Pemimpin Harus Punya Rasa Empati

Pemimpin Harus Punya Rasa Empati
Ilustrasi aksi menolak pajak yang memberatkan

Oleh: Ahmad Cholis Hamzah

Empathy dalam bahasa Inggris merupakan kata benda yang bermakna: “the ability to understand and share the feelings of another.” Atau “kemampuan seseorang untuk memahami dan memiliki perasaan yang sama dengan orang lain”. Kalau kita melihat tayangan anak-anak Palestina di Gaza yang tubuhnya tinggal tulang dan kulit akibat kebijakan brutal Israel untuk membuat lapar anak-anak itu, maka rasa empati kita muncul – “bayangkan kalau itu terjadi pada keluarga saya”. Kalau kita melihat gambar dan media masa sekitar 25.000 anak-anak muda pencari kerja di Bekasi berdesakan antri berjam-jam untuk melamar sebuah lowongan pekerjaan; empati kita juga muncul “apakah anak cucu kita yang sekarang lagi kuliah akan mengalami hal yang sama seperti itu”.

Dalam ilmu komunikasi, rasa empati diperlukan agar suatu komunikasi itu efektif.
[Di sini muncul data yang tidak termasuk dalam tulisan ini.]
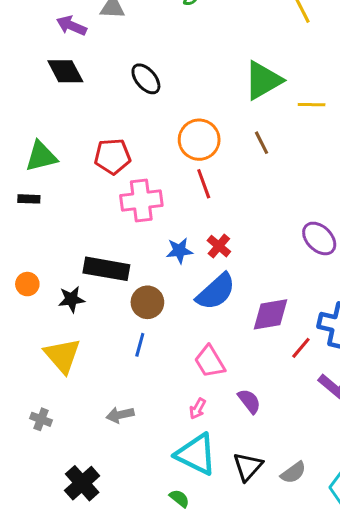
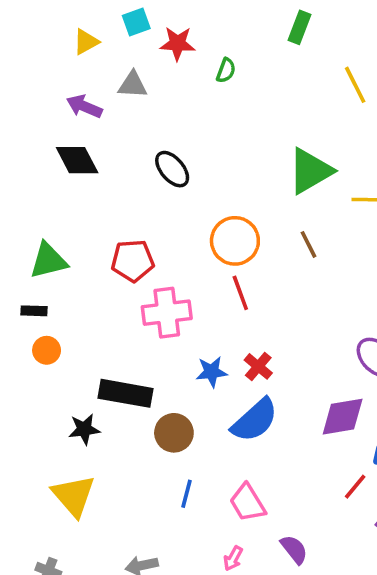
orange circle: (27, 284) -> (47, 350), moved
purple diamond: (271, 314) -> (343, 417), moved
blue line: (140, 345) -> (186, 494), moved

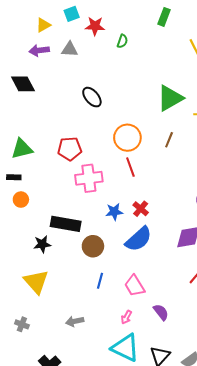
purple arrow: (84, 106) -> (39, 50), moved, turned -30
black diamond: (77, 160) -> (23, 84), moved
brown line: (308, 244) -> (169, 140), turned 49

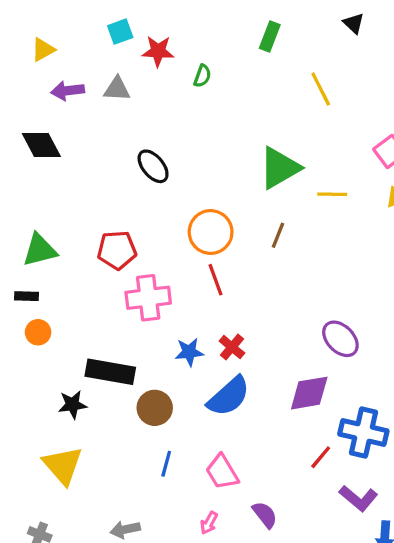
yellow triangle: (43, 25) -> (43, 50), moved

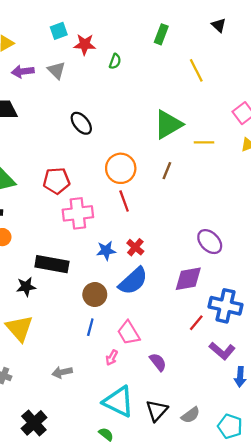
gray triangle: (117, 89) -> (56, 70), turned 42
brown circle: (155, 408) -> (95, 295), moved
pink arrow: (209, 523) -> (112, 358), moved

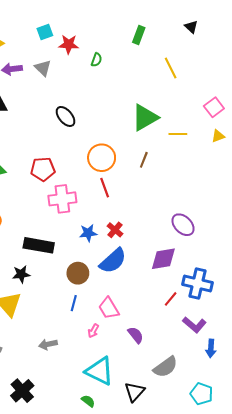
black star: (26, 287) -> (21, 274), moved
black triangle: (157, 411) -> (135, 392), moved
gray semicircle: (191, 415) -> (165, 367), moved, size x1.4

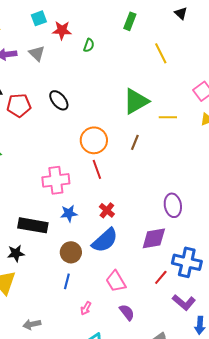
red pentagon: (43, 169) -> (19, 105), moved
purple ellipse: (183, 225) -> (173, 205), turned 35
blue star: (88, 233) -> (69, 213), moved
pink trapezoid: (109, 308) -> (116, 281), moved
gray arrow: (48, 344) -> (32, 324), moved

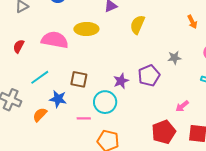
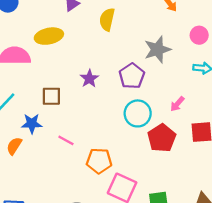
gray star: (174, 58) -> (157, 50), size x1.6
purple star: (121, 81) -> (89, 79), moved
cyan circle: (105, 102) -> (138, 113), moved
pink line: (84, 118) -> (66, 140), turned 40

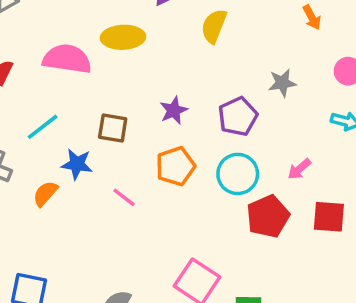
gray star: (157, 50) -> (282, 83), size x0.7
orange pentagon: (99, 161) -> (176, 166), moved, turned -30

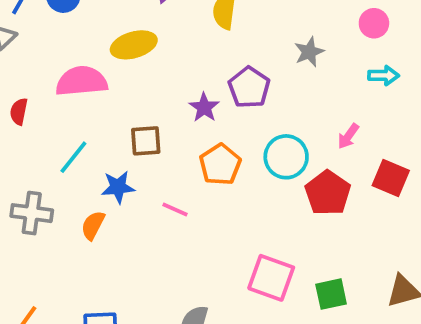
purple pentagon: (238, 116) -> (249, 87), moved
red square: (329, 217) -> (391, 178), turned 32

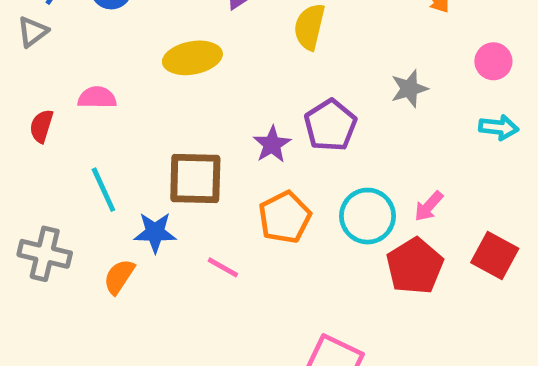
pink semicircle: (81, 81) -> (97, 98), moved, size x0.6
pink arrow: (348, 136) -> (429, 206), moved
brown square: (146, 141) -> (195, 179), size x1.4
cyan line: (73, 157) -> (103, 190), turned -69

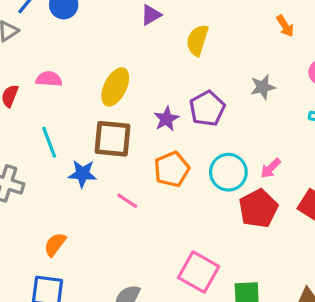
yellow ellipse: (192, 58) -> (115, 87), moved, turned -57
orange semicircle: (119, 277) -> (55, 244), moved

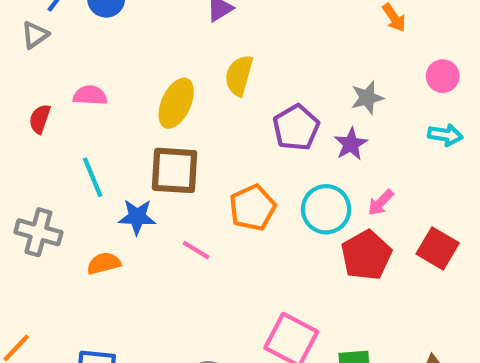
yellow semicircle: (197, 40) -> (239, 75), moved
purple star: (166, 119) -> (351, 144), moved
orange semicircle: (55, 244) -> (104, 263), moved, turned 40

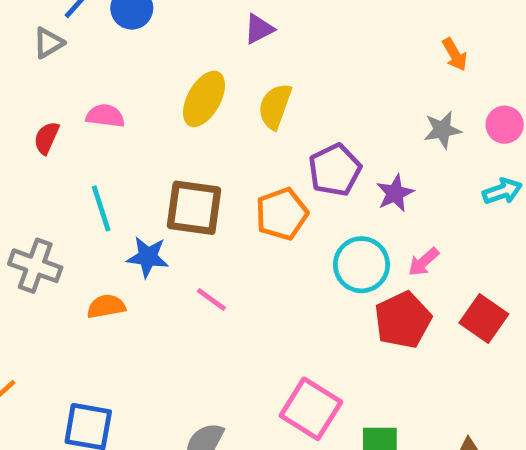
gray star: (367, 98) -> (442, 130), moved
yellow ellipse: (176, 103) -> (204, 99), moved
cyan arrow: (445, 135) -> (502, 191), turned -32
orange pentagon: (253, 208) -> (282, 214), moved

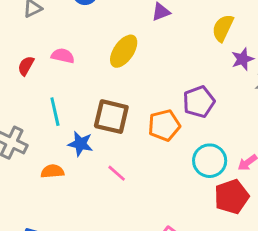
yellow semicircle: (275, 106) -> (223, 28), moved
purple star: (395, 193) -> (243, 59), moved

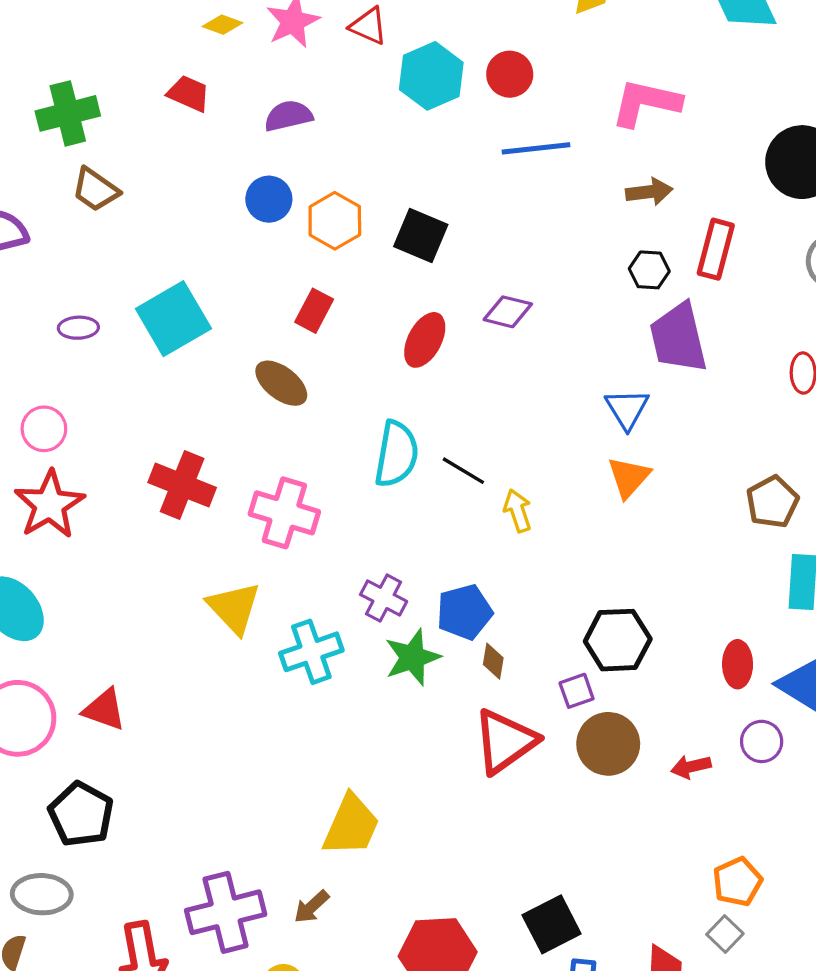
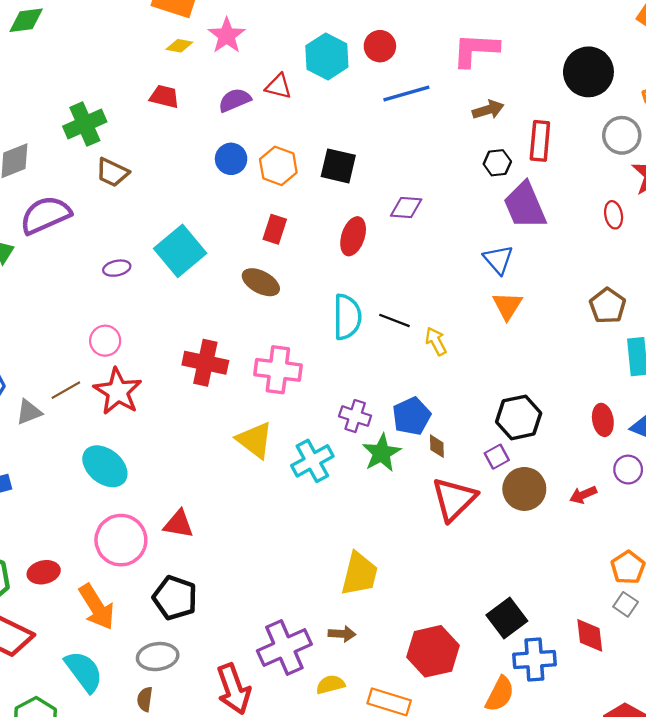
red triangle: (368, 26) -> (278, 86), moved
brown arrow: (312, 907) -> (342, 634), turned -125

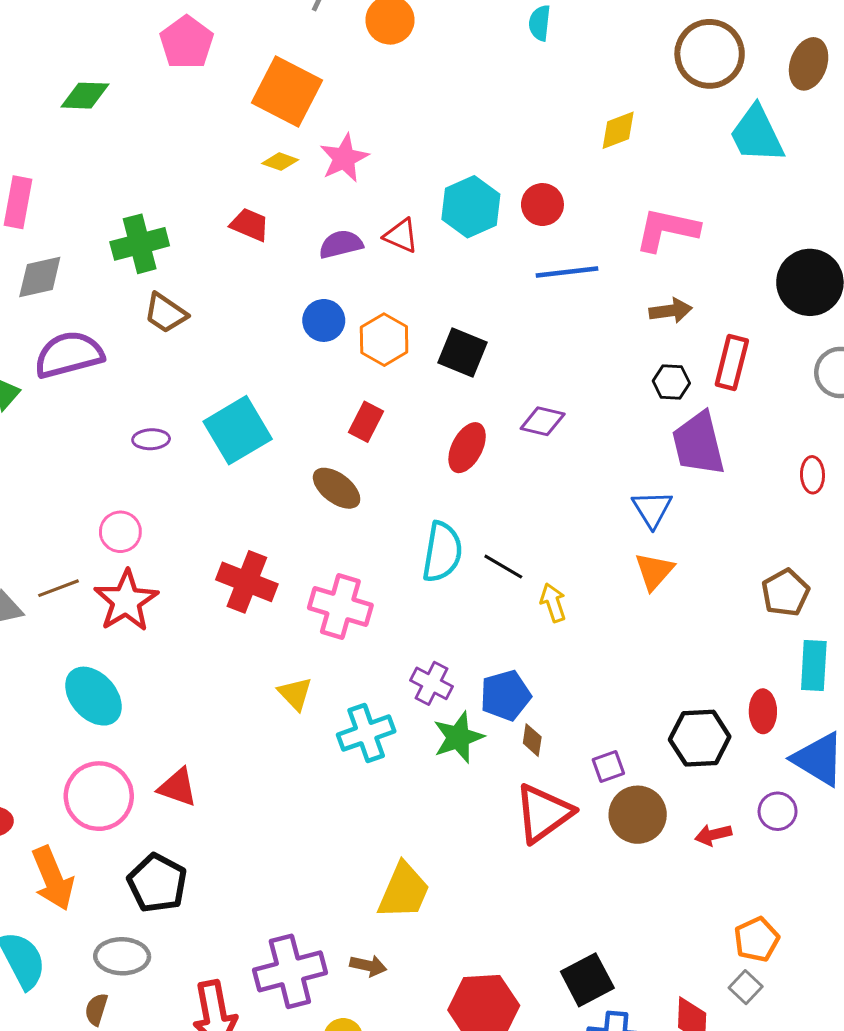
black hexagon: (519, 417) -> (700, 738), moved
red ellipse: (603, 420) -> (763, 711), moved
yellow triangle: (255, 440) -> (295, 694), size x0.7

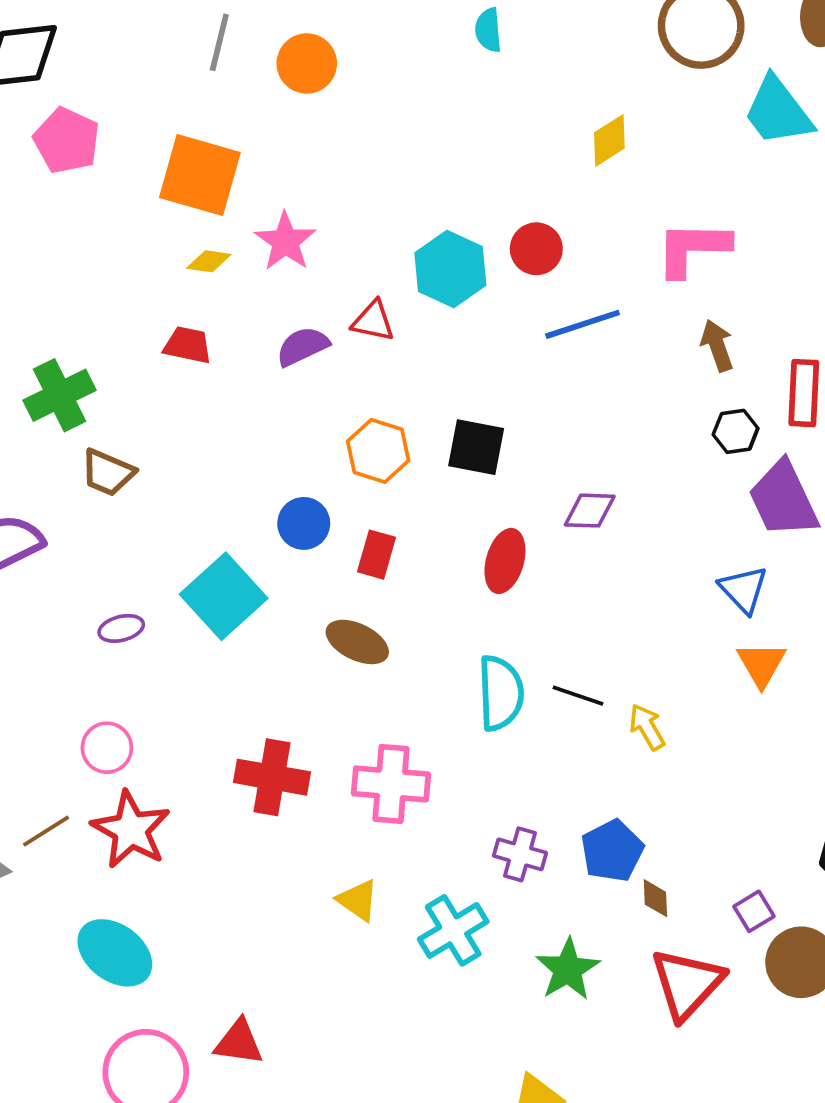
brown arrow: (671, 311) -> (717, 345), turned -90
blue circle: (324, 320) -> (304, 523), moved
green star: (458, 737) -> (568, 969), moved

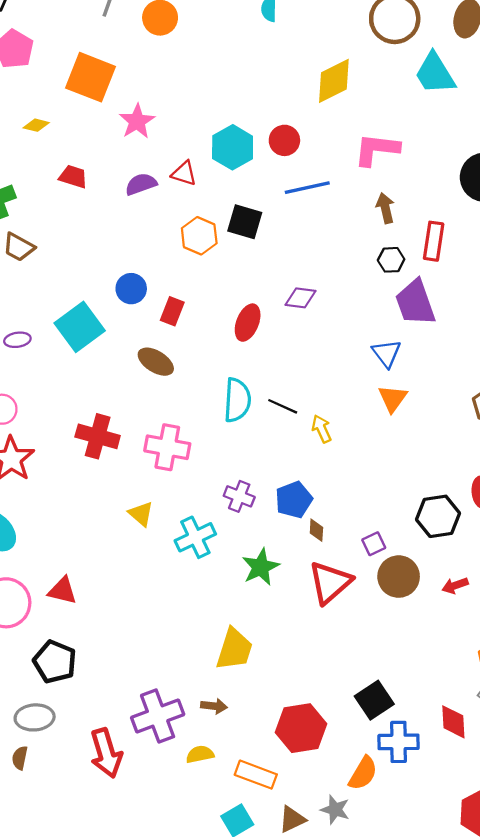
yellow diamond: (609, 140) -> (334, 81), size x1.5
yellow diamond: (209, 261) -> (36, 125), moved
black square: (476, 447) -> (245, 222), moved
orange hexagon: (378, 451) -> (199, 236), moved

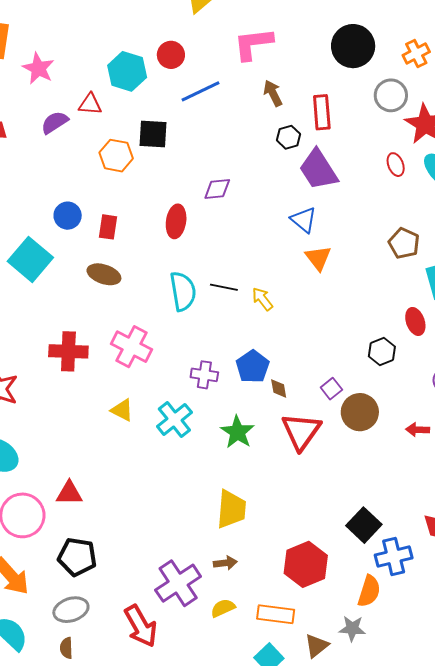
pink cross: (167, 447) -> (132, 347), turned 30
black hexagon: (438, 516) -> (382, 352), size x0.7
red arrow: (455, 586) -> (418, 430), moved, turned 35

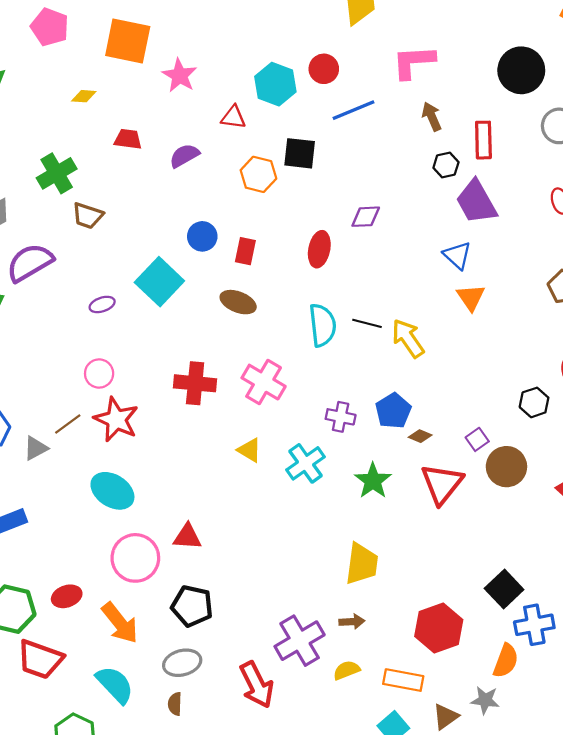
purple semicircle: (55, 122) -> (184, 156), moved
yellow arrow: (262, 299) -> (408, 338), size x1.5
brown diamond: (279, 388) -> (420, 436), turned -60

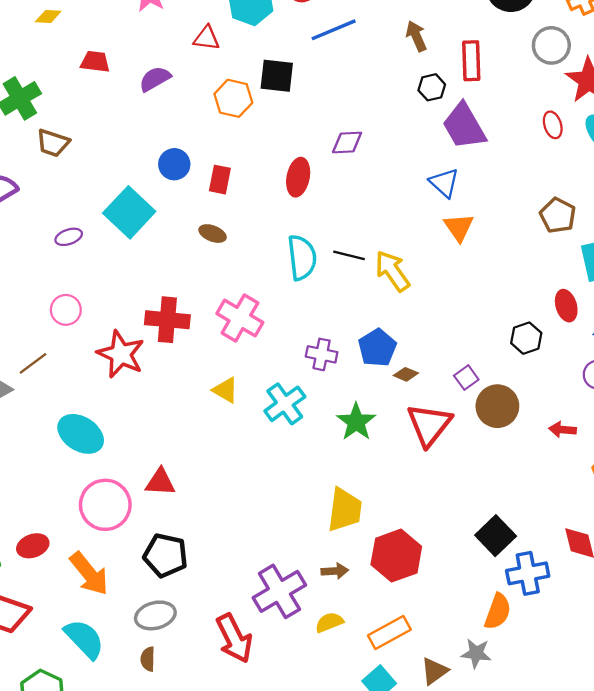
brown ellipse: (238, 302) -> (213, 234), size x0.7
red star: (116, 420) -> (121, 354), moved
red hexagon: (439, 628) -> (396, 556), moved
orange rectangle: (403, 680) -> (389, 633), turned -39

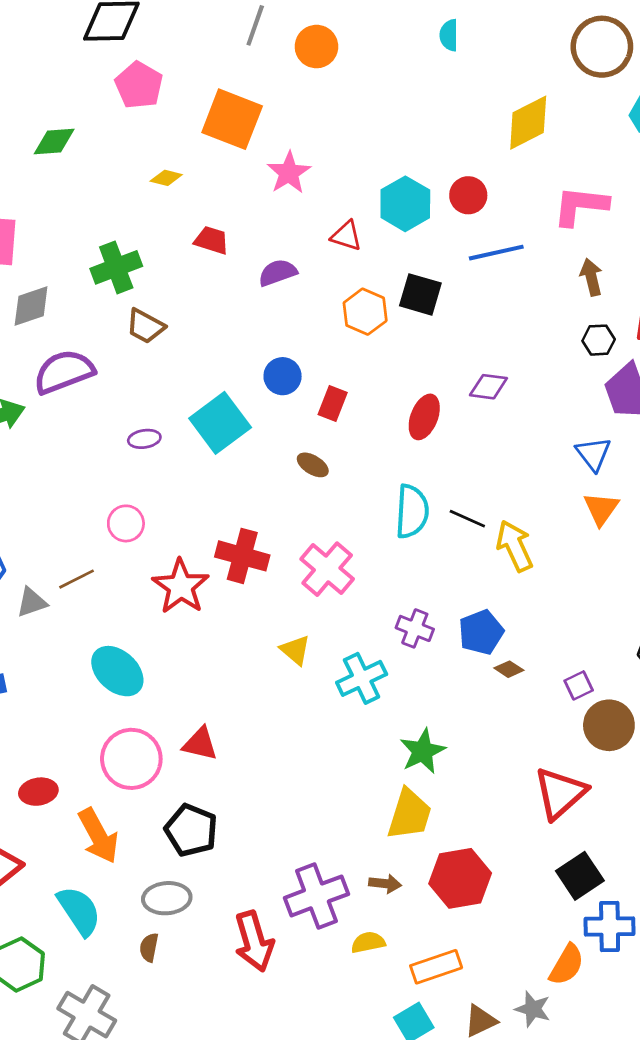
green star: (356, 422) -> (423, 751), moved
red triangle: (429, 425) -> (560, 793), moved

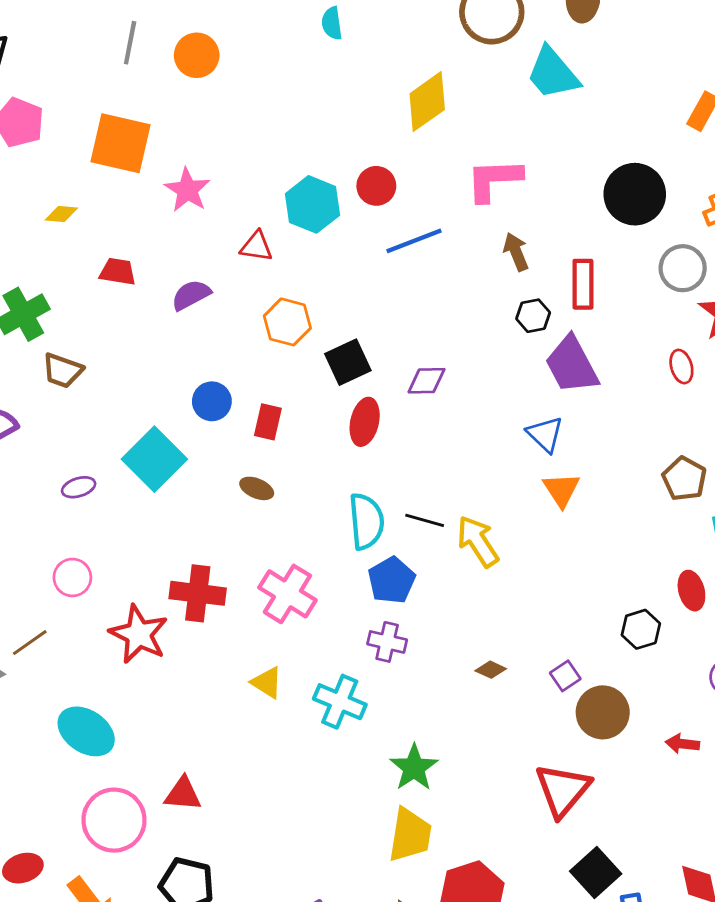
black square: (420, 294) -> (348, 362), moved, turned -33
blue pentagon: (481, 632) -> (392, 580), moved
cyan cross: (362, 678) -> (340, 702), turned -33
Empati itu menjadikan kedua belah pihak yang berkomunikasi yakni Communicator – si pembawa pesan dan Receiver – yang menerima pesan memiliki perasaan yang sama yang akhirnya menimbulkan saling pengertian yang ujung-ujungnya menyebabkan terjadikan komunikasi yang efektif.

Seorang pemimpin publik – apapun jabatannya perlu memiliki rasa empati itu agar komunikasi publiknya tidak terhambat karena rakyatnya sebagai penerima pesan akan memahami suatu persoalan. Seorang Bupati yang memiliki rasa empati maka dia akan berhati-hati mengeluarkan pesan (kebijakan) misalnya soal kenaikan pajak. Dia mempunyai banyak pertimbangan bila menuntut rakyatnya membayar pajak tinggi disaat kondisi ekonomi sedang suram, banyak pengangguran, banyak PHK, banyaknya orang miskin karena terjerat hutang dsb.

Keputusan Pak Sudewo, Bupati Pati Jawa Tengah untuk menaikkan Pajak Bumi dan Bangunan Pedesaan dan Perkotaan (PBB-P2) bukan 10 atau 20%, tapi 250% merupakan bentuk kebijakan yang jauh dari rasa empati kepada rakyatnya. Bisa diduga reaksi rakyat Pati – menentang keputusan itu dengan mengancam akan melakukan demonstrasi besar-besaran. Rakyat Pati melawan pemimpinnya yang dianggap tidak memiliki rasa peduli dan rasa memahami penderitaan rakyat dengan menaikkan PBB itu diatas 200%.

Rakyat Pati marah dan kecewa berat karena kebijakan pemimpinnya yang jauh dari aspirasi rakyat banyak dan kemarahan mereka memuncak karena sang Bupati malah menantang rakyatnya untuk mengerahkan 5.000 bahkan 50.000 orang demonstran dan bersedia meladeni protes itu.

Akhirnya Bupati Pati, Sudewo, membatalkan kenaikan Pajak Bumi dan Bangunan Perdesaan dan Perkotaan (PBB-P2) sebesar 250% setelah diprotes warga. Namun, warga tetap berencana berdemonstrasi menuntutnya mundur.

Sudewo beralasan, keputusan membatalkan kebijakan itu diambil setelah mempertimbangkan arahan pemerintah, baik pusat dan provinsi, serta aspirasi warga dan tokoh masyarakat. “Sesuai arahan Bapak Menteri Dalam Negeri dan Bapak Gubernur Jawa Tengah untuk diturunkan, serta sesuai tuntutan warga Kabupaten Pati, maka saya nyatakan bahwa kenaikan PBB tersebut akan saya akomodasi untuk diturunkan,” ujar Sudewo melalui keterangan pers, Jumat (08/08).

Namun, pernyataan Sudewo tidak menyurutkan niat kelompok masyarakat menggelar aksi demonstrasi 13 Agustus mendatang. Selain mendesak agar Sudewo membatalkan kebijakan kenaikan PBB, kelompok masyarakat yang tergabung dalam Aliansi Masyarakat Pati Bersatu menuntut Sudewo mundur dari jabatan bupati.